▶ [DATA SUPPLIED]:
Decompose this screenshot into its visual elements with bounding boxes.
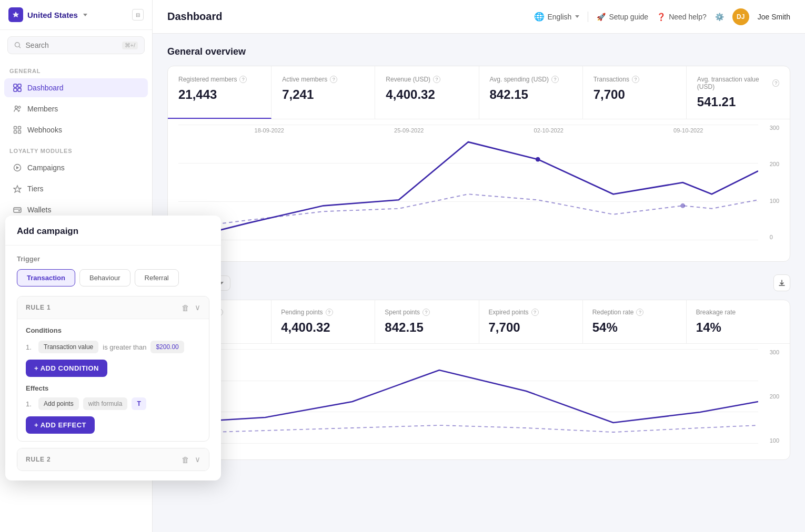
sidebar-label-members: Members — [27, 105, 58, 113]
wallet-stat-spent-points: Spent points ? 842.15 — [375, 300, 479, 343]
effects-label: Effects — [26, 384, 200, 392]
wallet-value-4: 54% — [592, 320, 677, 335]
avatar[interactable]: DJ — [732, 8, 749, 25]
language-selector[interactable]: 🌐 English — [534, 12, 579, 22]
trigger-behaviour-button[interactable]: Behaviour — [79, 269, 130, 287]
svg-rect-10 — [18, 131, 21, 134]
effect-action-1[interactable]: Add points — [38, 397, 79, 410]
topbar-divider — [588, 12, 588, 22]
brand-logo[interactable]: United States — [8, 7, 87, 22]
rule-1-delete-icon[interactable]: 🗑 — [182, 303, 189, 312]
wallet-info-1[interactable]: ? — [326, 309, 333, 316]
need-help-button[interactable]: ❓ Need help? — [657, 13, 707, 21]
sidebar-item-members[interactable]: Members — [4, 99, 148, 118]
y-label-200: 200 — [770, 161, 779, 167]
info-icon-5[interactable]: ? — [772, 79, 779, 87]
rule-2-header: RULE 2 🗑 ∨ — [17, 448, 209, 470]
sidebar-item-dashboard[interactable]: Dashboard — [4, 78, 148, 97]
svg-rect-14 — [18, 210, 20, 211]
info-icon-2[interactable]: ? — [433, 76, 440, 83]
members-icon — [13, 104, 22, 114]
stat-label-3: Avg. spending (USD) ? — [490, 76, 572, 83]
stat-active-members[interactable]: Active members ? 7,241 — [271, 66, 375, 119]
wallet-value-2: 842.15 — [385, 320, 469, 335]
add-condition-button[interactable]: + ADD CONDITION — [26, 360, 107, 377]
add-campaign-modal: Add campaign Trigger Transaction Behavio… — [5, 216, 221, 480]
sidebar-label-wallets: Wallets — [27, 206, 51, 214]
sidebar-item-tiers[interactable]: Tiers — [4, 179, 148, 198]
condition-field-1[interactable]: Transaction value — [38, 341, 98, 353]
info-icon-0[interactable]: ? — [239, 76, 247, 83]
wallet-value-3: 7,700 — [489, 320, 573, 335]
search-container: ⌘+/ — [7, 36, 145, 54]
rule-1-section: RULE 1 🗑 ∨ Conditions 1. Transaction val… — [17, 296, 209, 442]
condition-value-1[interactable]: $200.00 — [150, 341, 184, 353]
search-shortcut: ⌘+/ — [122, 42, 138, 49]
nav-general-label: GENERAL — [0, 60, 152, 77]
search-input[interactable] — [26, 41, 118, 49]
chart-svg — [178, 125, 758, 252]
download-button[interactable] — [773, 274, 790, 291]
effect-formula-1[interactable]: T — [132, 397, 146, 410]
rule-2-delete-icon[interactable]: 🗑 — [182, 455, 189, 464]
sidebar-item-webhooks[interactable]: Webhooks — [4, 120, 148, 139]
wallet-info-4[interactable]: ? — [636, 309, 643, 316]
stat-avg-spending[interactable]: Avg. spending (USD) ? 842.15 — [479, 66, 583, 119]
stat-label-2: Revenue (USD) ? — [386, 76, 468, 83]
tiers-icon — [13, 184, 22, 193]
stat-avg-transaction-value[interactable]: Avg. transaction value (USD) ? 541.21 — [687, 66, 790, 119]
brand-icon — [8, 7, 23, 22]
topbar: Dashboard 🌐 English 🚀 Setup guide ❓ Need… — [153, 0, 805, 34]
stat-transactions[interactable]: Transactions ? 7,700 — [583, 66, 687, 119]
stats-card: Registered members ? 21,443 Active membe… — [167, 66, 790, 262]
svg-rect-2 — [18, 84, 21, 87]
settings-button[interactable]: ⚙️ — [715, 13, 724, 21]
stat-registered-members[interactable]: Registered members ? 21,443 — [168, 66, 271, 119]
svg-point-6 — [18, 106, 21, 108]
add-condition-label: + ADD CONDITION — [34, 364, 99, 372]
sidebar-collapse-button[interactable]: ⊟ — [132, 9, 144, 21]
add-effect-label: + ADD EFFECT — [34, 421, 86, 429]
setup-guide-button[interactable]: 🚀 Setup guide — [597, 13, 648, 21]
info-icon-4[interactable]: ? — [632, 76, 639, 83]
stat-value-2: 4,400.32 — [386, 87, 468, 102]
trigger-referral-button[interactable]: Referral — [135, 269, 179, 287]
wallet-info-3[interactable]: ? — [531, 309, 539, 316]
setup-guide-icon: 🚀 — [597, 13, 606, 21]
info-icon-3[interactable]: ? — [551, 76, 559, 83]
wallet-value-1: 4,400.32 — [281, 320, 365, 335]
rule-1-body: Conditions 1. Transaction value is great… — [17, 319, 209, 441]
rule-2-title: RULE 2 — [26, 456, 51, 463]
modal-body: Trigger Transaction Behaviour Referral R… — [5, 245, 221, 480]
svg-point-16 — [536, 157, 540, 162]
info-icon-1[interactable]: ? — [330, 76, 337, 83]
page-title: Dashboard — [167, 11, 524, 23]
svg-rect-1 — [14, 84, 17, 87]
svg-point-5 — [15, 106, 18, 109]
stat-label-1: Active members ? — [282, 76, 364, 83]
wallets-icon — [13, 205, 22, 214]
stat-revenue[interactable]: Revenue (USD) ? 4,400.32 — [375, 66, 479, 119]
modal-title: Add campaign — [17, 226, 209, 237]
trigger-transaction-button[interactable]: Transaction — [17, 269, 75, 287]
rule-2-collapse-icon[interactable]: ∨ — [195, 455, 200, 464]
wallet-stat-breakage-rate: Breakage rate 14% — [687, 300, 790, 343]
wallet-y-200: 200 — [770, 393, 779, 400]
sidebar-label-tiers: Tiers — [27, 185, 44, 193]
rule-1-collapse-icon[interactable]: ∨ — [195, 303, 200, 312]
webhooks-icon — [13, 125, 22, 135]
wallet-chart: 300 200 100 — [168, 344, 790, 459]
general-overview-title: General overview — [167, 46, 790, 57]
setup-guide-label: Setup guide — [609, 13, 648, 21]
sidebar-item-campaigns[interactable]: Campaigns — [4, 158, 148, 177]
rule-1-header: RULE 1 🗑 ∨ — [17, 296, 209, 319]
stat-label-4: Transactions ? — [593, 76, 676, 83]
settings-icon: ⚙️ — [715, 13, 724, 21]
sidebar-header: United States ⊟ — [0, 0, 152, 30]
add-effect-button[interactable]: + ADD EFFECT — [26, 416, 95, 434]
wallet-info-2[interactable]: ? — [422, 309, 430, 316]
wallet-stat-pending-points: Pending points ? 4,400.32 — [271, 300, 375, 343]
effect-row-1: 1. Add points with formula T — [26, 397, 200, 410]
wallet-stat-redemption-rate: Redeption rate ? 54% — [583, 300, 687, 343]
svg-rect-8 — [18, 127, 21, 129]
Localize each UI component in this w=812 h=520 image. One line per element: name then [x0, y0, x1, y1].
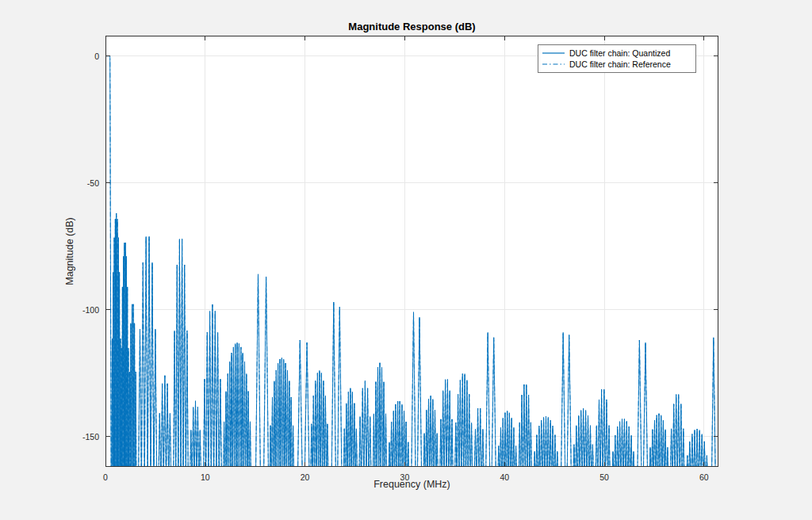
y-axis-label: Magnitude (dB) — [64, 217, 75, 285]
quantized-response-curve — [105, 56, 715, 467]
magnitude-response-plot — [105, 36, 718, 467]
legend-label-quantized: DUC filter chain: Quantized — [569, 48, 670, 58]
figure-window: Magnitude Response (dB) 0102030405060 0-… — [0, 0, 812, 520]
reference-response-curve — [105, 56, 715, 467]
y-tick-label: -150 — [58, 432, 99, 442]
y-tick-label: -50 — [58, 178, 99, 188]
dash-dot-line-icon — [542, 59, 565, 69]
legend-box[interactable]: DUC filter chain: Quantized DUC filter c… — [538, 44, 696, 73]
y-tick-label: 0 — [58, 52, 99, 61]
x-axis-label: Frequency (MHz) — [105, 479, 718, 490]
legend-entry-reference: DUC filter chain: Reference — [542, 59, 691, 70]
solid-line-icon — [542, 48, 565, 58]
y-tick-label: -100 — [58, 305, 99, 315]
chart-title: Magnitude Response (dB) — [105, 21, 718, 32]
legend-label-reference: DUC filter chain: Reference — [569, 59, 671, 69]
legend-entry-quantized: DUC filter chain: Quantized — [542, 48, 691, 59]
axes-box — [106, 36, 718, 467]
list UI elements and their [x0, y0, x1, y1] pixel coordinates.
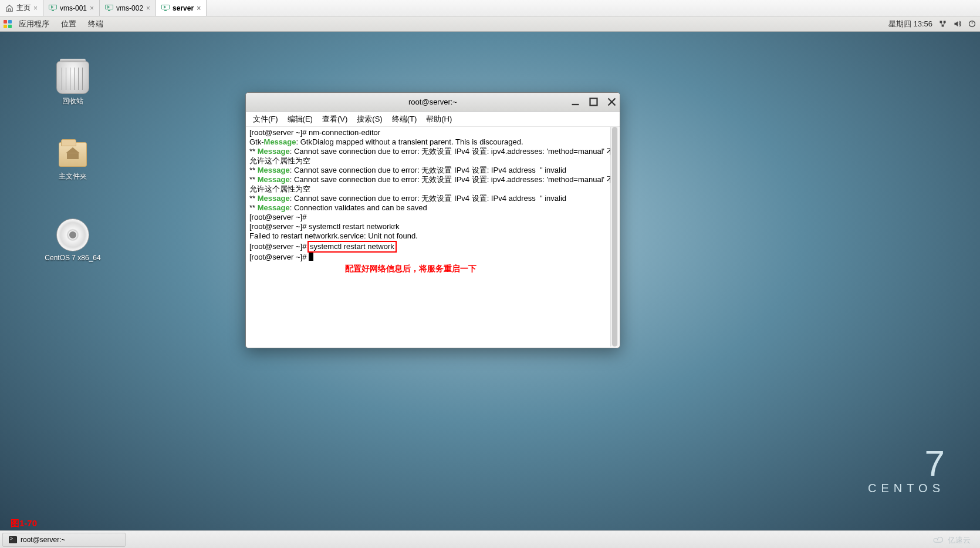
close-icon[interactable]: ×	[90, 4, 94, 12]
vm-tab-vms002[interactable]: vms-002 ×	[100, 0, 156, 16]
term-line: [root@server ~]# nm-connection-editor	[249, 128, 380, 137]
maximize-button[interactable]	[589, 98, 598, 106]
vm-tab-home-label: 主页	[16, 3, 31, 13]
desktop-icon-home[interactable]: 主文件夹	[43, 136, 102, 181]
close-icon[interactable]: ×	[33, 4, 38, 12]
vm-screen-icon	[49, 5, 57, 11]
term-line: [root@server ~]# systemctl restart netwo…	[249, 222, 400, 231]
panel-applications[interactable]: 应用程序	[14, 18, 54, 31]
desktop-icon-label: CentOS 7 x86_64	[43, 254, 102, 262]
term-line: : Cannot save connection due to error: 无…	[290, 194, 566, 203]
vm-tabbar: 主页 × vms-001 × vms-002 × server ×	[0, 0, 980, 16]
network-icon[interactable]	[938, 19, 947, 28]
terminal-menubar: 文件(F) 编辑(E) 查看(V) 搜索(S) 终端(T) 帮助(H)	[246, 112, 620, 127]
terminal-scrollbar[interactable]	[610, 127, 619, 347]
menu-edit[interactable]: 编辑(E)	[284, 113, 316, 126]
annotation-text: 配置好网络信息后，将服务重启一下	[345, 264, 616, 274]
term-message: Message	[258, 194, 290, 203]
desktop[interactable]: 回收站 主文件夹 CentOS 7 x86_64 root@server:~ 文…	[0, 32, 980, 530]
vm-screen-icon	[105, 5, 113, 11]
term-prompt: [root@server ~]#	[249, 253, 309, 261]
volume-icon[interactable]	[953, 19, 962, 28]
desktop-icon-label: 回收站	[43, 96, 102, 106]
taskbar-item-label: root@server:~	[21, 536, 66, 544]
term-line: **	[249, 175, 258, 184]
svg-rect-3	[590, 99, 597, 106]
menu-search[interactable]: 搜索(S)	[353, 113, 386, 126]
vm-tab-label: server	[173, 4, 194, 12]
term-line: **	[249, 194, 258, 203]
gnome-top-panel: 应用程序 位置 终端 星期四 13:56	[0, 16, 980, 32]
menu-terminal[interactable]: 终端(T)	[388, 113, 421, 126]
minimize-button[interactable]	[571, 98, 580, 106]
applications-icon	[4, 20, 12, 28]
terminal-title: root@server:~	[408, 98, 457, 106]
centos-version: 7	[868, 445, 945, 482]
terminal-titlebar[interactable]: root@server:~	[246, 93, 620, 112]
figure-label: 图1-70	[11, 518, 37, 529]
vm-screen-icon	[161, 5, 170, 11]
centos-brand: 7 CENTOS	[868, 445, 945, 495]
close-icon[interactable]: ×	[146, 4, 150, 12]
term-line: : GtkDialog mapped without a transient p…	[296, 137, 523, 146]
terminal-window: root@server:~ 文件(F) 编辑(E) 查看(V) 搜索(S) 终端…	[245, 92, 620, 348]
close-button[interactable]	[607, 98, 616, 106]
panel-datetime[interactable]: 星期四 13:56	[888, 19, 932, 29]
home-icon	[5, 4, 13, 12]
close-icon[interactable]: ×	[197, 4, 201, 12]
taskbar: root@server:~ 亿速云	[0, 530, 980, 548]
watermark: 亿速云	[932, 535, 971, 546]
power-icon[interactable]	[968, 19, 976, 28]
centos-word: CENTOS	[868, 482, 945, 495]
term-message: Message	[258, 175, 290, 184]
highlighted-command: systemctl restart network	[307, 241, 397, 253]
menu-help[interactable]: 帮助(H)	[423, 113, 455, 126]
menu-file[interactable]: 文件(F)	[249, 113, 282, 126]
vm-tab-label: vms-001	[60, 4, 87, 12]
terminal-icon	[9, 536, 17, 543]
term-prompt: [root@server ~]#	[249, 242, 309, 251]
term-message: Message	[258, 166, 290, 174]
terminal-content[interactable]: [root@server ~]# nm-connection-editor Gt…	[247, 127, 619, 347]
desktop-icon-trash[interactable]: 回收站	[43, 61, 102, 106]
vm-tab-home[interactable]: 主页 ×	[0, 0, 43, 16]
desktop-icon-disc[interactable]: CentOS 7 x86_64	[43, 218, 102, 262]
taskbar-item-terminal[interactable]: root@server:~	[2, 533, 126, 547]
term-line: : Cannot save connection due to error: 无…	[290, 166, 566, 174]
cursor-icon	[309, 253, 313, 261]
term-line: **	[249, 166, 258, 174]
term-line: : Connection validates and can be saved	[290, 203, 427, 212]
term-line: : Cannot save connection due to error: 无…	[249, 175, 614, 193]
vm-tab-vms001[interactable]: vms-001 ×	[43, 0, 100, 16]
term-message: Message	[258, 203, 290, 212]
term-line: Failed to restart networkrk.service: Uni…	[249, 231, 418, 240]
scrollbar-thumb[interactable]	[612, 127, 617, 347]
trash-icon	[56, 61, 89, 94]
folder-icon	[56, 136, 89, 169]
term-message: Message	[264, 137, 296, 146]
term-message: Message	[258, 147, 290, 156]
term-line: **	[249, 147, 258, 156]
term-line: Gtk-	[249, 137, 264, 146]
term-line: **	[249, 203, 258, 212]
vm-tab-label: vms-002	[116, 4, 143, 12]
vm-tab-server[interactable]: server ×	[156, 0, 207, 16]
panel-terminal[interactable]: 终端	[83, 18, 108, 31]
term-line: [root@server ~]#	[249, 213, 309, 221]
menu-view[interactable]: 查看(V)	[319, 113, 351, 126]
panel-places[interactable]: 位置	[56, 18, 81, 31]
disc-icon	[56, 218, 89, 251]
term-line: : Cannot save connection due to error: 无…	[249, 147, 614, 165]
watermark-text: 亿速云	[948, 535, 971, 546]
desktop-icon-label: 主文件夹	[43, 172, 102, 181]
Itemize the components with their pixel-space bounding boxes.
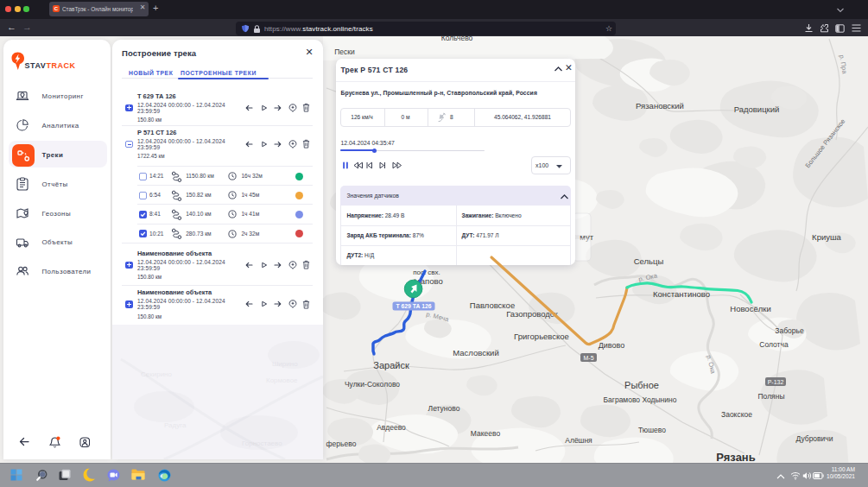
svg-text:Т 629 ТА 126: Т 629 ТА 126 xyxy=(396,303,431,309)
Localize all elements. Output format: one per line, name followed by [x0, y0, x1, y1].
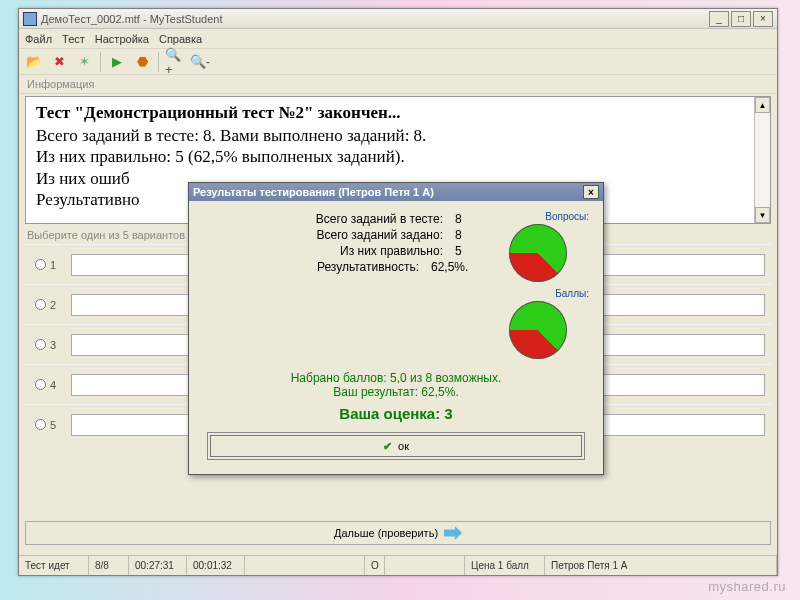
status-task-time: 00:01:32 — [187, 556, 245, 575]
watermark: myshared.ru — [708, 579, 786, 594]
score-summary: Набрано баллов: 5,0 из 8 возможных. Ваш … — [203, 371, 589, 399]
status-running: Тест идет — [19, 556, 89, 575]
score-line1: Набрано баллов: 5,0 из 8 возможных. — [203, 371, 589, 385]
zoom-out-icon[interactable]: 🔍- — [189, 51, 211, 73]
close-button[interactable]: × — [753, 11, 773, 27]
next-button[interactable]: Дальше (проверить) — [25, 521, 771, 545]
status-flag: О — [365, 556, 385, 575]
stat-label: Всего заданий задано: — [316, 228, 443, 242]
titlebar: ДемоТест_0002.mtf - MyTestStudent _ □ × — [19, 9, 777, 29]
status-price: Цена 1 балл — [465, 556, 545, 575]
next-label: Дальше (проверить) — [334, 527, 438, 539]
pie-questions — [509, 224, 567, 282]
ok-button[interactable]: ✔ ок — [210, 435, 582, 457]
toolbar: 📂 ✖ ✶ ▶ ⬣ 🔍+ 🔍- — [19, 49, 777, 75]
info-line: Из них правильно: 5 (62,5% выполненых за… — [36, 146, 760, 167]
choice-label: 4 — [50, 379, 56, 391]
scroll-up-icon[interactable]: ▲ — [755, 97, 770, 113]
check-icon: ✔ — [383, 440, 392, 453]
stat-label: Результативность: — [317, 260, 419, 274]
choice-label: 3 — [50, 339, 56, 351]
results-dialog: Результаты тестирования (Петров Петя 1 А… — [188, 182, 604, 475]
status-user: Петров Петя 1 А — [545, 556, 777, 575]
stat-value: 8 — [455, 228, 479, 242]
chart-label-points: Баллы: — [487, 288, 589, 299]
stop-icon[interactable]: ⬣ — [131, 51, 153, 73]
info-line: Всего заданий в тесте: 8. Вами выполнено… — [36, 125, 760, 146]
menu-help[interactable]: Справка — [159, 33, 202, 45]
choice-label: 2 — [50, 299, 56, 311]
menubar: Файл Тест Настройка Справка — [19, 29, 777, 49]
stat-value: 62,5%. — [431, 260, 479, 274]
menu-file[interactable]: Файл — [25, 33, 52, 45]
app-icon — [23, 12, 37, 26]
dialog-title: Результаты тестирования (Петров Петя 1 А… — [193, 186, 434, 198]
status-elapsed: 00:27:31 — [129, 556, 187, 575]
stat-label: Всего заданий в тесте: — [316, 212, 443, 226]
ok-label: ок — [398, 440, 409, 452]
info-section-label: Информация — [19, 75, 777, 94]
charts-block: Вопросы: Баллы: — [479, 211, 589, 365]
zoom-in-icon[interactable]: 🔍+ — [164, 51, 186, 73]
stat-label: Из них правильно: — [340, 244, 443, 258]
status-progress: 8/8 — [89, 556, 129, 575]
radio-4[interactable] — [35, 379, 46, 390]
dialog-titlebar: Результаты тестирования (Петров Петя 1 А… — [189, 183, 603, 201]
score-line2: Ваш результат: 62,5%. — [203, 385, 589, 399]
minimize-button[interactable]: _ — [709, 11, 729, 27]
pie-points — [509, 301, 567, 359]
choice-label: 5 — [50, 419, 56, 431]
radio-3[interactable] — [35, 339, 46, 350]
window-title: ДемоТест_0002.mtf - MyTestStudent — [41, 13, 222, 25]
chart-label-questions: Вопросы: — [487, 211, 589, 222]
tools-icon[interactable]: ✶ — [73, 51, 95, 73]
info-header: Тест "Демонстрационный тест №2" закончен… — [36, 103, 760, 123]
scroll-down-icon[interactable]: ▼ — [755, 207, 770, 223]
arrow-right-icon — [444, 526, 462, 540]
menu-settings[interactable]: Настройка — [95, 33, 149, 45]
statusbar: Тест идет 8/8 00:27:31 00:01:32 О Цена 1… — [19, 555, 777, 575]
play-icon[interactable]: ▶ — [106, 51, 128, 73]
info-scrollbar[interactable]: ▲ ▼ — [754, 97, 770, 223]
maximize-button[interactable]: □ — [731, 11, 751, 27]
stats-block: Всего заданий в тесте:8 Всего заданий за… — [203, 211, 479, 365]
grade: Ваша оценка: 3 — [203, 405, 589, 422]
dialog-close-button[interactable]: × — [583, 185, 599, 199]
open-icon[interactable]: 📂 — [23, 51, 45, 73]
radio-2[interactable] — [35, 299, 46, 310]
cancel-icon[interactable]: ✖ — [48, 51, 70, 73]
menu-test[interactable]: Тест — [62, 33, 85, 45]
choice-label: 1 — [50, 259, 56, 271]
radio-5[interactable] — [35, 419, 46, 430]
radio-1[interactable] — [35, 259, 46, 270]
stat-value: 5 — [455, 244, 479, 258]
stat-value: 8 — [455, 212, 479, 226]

▶ [PROBLEM DETAILS]:
From the entries above, copy every line containing the word "States".

▶ [WRITTEN REPLY]:
brand-logo[interactable]: United States — [8, 7, 87, 22]
sidebar-header: United States ⊟ — [0, 0, 152, 30]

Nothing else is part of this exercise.